Une simple chute dans l’étonnante présence au monde ressuscitée, avec de plus en plus insistant le sentiment très léger que le monde n’existe déjà plus, que nous nous contentons simplement de faire semblant de nous agiter dans les panoramas comme dans les détails de ses images résiduelles, contracture de la cuisse, les lanières de calamars ressemblent à des pictogrammes, des flammes jaillissent de mes narines quand je m’essaie à penser.
Des squelettes s’agitant comme des hamsters dans la grande roue de la persistance rétinienne.
Une super-expérience professionnelle , la jeune métisse rose piaffe comme une jument que le prince monte pour la première fois.
Vis dans le brouhaha en guerre contre le silence qui étrangle ta voix, brou dans le ha ha.
L’enfant, trois ans, monologue en reconstruisant le monde en légos : le bulldozer va faire le boulot cosmique, oui.
Alors, l’Empereur des Fruits et Légumes de Shaman sourit, se plie à la tradition et offre à l’infidèle 50 kilos de grenades bien mûres en guise d’adieu…
Il y a une autre horreur cachée… , remarque l’enfant.
L’attraction terrestre !
Alors, sous l’averse de fraises mazoutées bombardant la piste de danse du night-club, l’artiste déclare : Pour bien se gérer dans sa vie comme dans sa production, il faut nécessairement un coaching gagnant et…

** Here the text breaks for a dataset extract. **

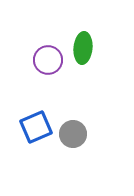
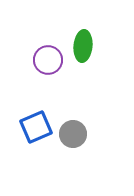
green ellipse: moved 2 px up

Alors je lui fous mon poing dans la gueule.
Et alors il dit en crachant ses dents :
Damned ! T’es pas cool !
Non, je ne suis vraiment pas cool.
Lutter contre les attroupements dans les halls d’immeubles.
Et alors je m’enfile la pinte de Strong du Punk de Cromagnon cul sec et rote une hyperputride.

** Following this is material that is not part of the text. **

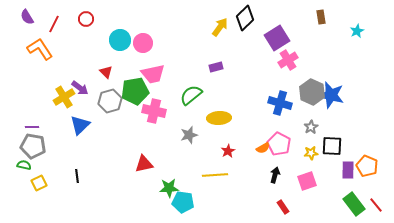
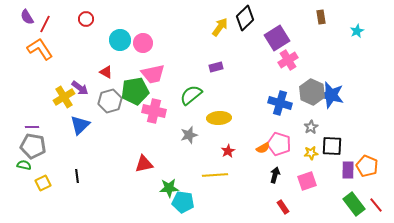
red line at (54, 24): moved 9 px left
red triangle at (106, 72): rotated 16 degrees counterclockwise
pink pentagon at (279, 144): rotated 10 degrees counterclockwise
yellow square at (39, 183): moved 4 px right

Et alors le Punk de Cromagnon me fout un méga coup de boule et j’atterris dans une poubelle de cacahuètes moisies, pissant du sang par le nez.
Les gens qui rentrent du travail sont obligés d’enjamber les corps allongés et d’éviter leur regard.
Et je prends la poudre d’escampette, me frayant un passage à l’aide de mon douk-douk géant à travers une jungle de jambes.
Et à la sortie je me retrouve nez à nez avec un gros rat casqué qui me glisse dans l’oreille :
Les islamistes hongrois ont pendu et décapité un cultivateur d’opium roumain.
La peur me remet debout.
Et alors Soldo le Clodo m’alpague et m’expose sa théorie du toboggan post-monétariste piégé par les sorciers de toutes les tribus indiennes décimées par la variole durant la conquête de l’Amérique par les Européens avant de conclure à la nature boomerang de tout évènement fondateur.
Et soudain l’intense bonheur m’électrifie d’enfin vivre dans le futur immédiat plutôt que dans ce présent cacochyme et suranné.
J’enfile mes basketos magiques et je m’expédie illico aux temps bénis de la guerre froide, exactement au premier frémissement de l’aube tueuse de nuit, dans Berlin comme dans tous les confins du monde, dans les arrière-cours les plus reculées comme dans les bars les plus souterrains, dans les jardins les plus fleuris comme dans les squares les plus décharnés, partout où un crooner fantome accompagné de son orchestre surgit avec sa voix de machine exténuée pour me déchirer le dedans comme un chagrin d’amour.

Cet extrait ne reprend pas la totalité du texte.